The worst part of the book actually ties into the best, which is that the house is fascinating. Infused with a sentient fungus reminiscent of cordyceps, the house is a character unto itself, both antagonist and victim. It is built on the body and mind of a woman who was murdered specifically for this purpose, whose life was ended by the greed of a man who wanted to be a god, and maintained by generations of women who had their agency stripped away the minute they entered the house. Though it is controlled by Virgil’s father and answers to him, it still has a mind of its own and tries to warn Noemí about the dangers the Doyle family presents. I will never turn away from a sentient house, and this one was particularly well done. I suppose this particular house isn’t technically sentient, given that the fungus is the driving force behind the supernatural doings, but for all intents and purposes the fungus is a part of the house, so I’m counting the house as more or less alive. The ending was extremely predictable because it seemed perfectly clear to me that the corpse at the center of the infestation would have to be destroyed and the house would have to be burned down and I’m not really sure why it took Noemí so long to figure it out, but maybe it would’ve been less obvious if I’d actually been in her shoes. Somewhere around the middle of the book I said that I wanted a flesh-eating ghost, but, though that’s not quite what happened, I’m still satisfied with the reveal and the resolution. The main point is that the Doyle curse wasn’t a hoax, and that’s more than enough for me.

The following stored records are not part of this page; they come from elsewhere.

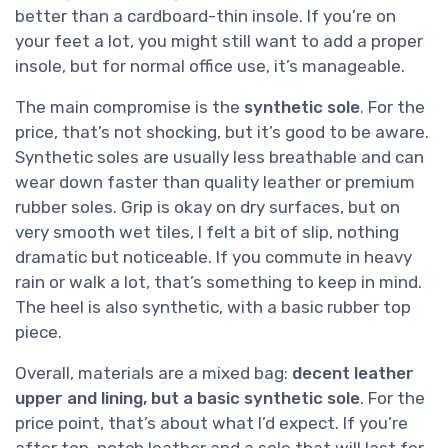
better than a cardboard-thin insole. If you’re on
your feet a lot, you might still want to add a proper
insole, but for normal office use, it’s manageable.
The main compromise is the
synthetic sole
. For the
price, that’s not shocking, but it’s good to be aware.
Synthetic soles are usually less breathable and can
wear down faster than quality leather or premium
rubber soles. Grip is okay on dry surfaces, but on
very smooth wet tiles, I felt a bit of slip, nothing
dramatic but noticeable. If you commute in heavy
rain or walk a lot, that’s something to keep in mind.
The heel is also synthetic, with a basic rubber top
piece.
Overall, materials are a mixed bag:
decent leather
upper and lining, but a basic synthetic sole
. For the
price point, that’s about what I’d expect. If you’re
after top-notch leather and a sole that will last for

And, though I can see how she might rub other readers the wrong way, I actually like Noemí. I like that she’s not stupid or shallow; she’s stubborn and smart and resourceful. She does the best she can against the opposition mounted by the Doyles, and in the end is able to save her cousin. I kinda wish Catalina had been fleshed out a bit more, but she spends most of the book as a vegetable and isn’t freed till the end, so I suppose that can’t really be helped. Like I’ve said before, I’m always here for stories about women killing their abusers, and on that score at least Mexican Gothic really delivers.

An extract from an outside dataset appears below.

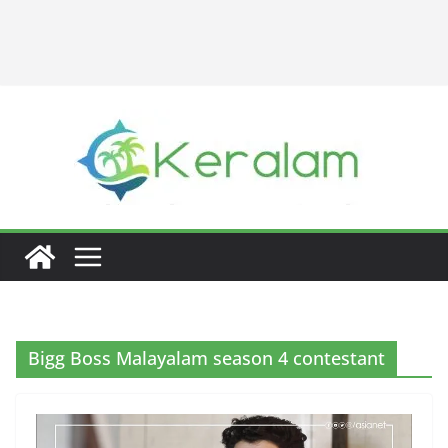
Bigg Boss Malayalam season 4 contestant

Final verdict: Recommend, but be prepared for a slow burn. It’s not a book I’d recommend to anyone looking for an action-packed slasher horror, but I enjoyed it and would willingly read it a second time.

P.S. I really was not expecting a romance, because when I read the synopsis I thought “the family’s youngest son” was referring to a five-year-old and I was mildly disappointed when I found out that Francis was in fact an adult. Granted, a five-year-old would not have been useful, but it would have been an interesting angle nonetheless.